[[ The data, beginning ]]
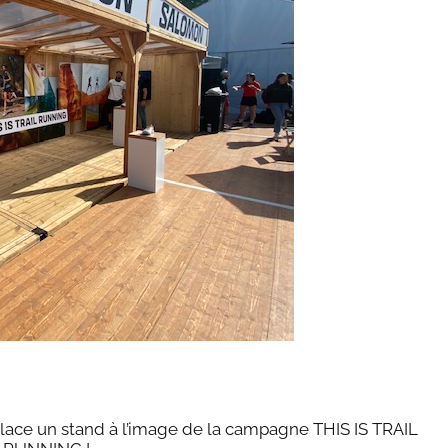
place un stand à l’image de la campagne THIS IS TRAIL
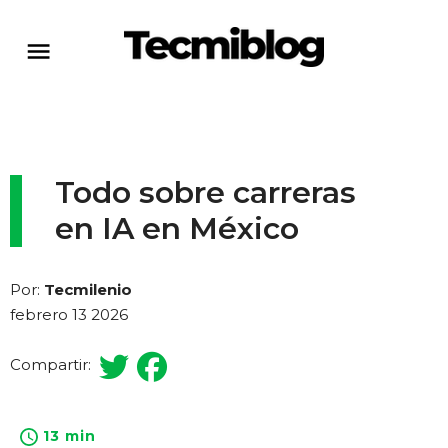
Todo sobre carreras
en IA en México
Por:
Tecmilenio
febrero 13 2026
Compartir:
13 min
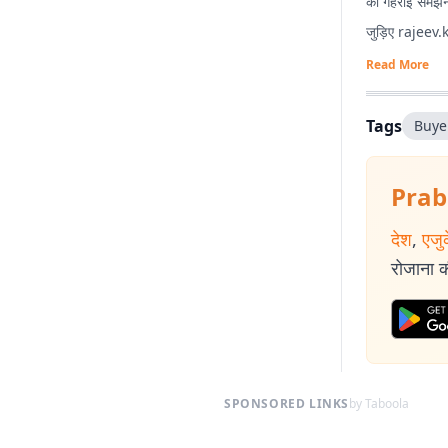
की गहराई समझने 
जुड़िए
rajeev
Read More
Tags
Buye
Prab
देश
,
एजु
रोजाना की
SPONSORED LINKS
by Taboola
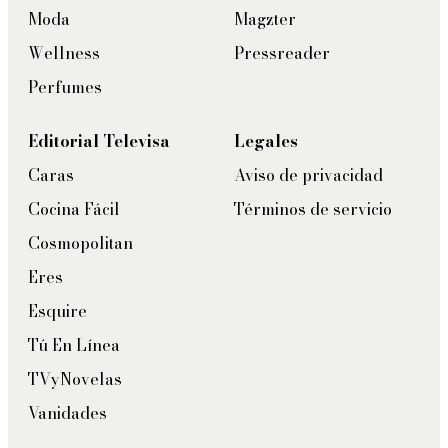
Moda
Magzter
Wellness
Pressreader
Perfumes
Editorial Televisa
Legales
Caras
Aviso de privacidad
Cocina Fácil
Términos de servicio
Cosmopolitan
Eres
Esquire
Tú En Línea
TVyNovelas
Vanidades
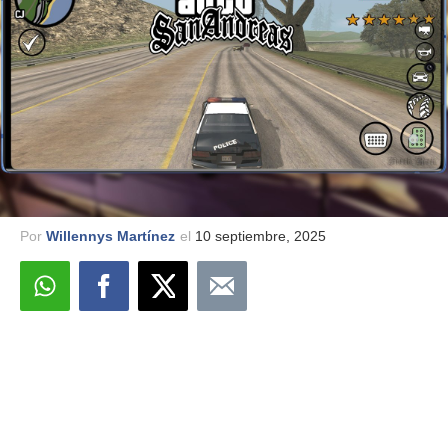
Por
Willennys Martínez
el
10 septiembre, 2025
[[ The data, end ]]
▸ **Task requirements**
Copy the records above exactly, omitting every picture.

▸ **Exercise output**
place un stand à l’image de la campagne THIS IS TRAIL
Todo sobre carreras
en IA en México
Por:
Tecmilenio
febrero 13 2026
Compartir:
13 min
की गहराई समझने 
जुड़िए
rajeev
Read More
Tags
Buye
Prab
देश
,
एजु
रोजाना की
SPONSORED LINKS
by Taboola
Moda
Magzter
Wellness
Pressreader
Perfumes
Editorial Televisa
Legales
Caras
Aviso de privacidad
Cocina Fácil
Términos de servicio
Cosmopolitan
Eres
Esquire
Tú En Línea
TVyNovelas
Vanidades
Por
Willennys Martínez
el
10 septiembre, 2025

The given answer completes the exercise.